Other medications dong quai may potentially react with include:
- birth control pills
- disulfiram, or Antabuse
- hormone replacement therapy
- ibuprofen, or Motrin and Advil
- lorazepam, or Ativan
- naproxen, or Naprosyn and Aleve
- topical tretinoin
Blood thinners like warfarin, or Coumadin in particular, can be dangerous with dong quai.
This list isn’t comprehensive. Always talk to your doctor before starting to take it, and read the manufacturer’s recommendations carefully about how much to take.

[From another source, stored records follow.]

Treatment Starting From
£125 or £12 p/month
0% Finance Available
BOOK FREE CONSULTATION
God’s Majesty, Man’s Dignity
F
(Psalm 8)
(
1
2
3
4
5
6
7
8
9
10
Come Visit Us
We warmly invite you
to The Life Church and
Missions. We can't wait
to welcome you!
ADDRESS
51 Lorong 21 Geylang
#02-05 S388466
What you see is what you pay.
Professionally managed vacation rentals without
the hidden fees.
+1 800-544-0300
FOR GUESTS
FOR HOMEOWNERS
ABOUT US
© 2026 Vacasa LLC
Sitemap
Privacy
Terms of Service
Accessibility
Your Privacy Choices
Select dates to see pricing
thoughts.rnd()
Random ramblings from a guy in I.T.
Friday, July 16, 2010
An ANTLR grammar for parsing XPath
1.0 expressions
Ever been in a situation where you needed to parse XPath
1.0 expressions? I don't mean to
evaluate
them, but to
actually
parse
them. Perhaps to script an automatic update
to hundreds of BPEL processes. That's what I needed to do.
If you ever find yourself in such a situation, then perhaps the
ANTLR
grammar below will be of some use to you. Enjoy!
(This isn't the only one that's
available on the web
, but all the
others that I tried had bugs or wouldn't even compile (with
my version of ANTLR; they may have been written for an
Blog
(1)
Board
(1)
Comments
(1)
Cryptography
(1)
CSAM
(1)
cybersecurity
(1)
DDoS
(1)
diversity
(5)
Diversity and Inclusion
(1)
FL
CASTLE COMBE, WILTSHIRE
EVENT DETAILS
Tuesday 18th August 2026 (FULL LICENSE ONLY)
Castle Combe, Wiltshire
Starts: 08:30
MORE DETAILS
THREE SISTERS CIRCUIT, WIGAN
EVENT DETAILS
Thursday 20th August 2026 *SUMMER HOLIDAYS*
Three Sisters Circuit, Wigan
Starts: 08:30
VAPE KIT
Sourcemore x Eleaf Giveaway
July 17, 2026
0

You can find most Chinese herbs in:
- bulk or raw form, including roots, twigs, leaves, and berries
- granular forms, which can be mixed with boiling water
- pill form, to be mixed with other herbs or sold solely as dong quai
- injection form, typically in China and Japan
- dried form, to be boiled and strained as tea or soup
Dong quai is rarely taken on its own. The idea behind traditional Chinese herbal medicine is that herbs work together, as one herb can counteract the side effects of the other. As such, herbalists usually prescribe a combination of herbs to target unique and individualized health needs. Buy from a trustworthy source. The FDA doesn’t monitor quality and some herbs can be impure or contaminated.
An herb commonly utilized with dong quai is black cohosh. This herb is also used to reduce symptoms associated with menstruation and menopause.
A trained practitioner can monitor your signs and symptoms and tell you if dong quai is right for you. Read labels carefully as this could impact the dosage you commonly take.
Dong quai is a supplement that has proposed benefits for blood health and may have an effect on slowing cancer growth. While it’s been used in Chinese medicine for over 2,000 years, there aren’t many scientific studies to show that dong quai can significantly improve your blood health. Talk to your doctor before taking dong quai, especially if you’re taking other medications. Discontinue dong quai and visit a doctor if you experience any type of easy bleeding, such as bleeding gums or blood in your urine or stool. Avoid using dong quai if you’re pregnant, breastfeeding, or trying to conceive.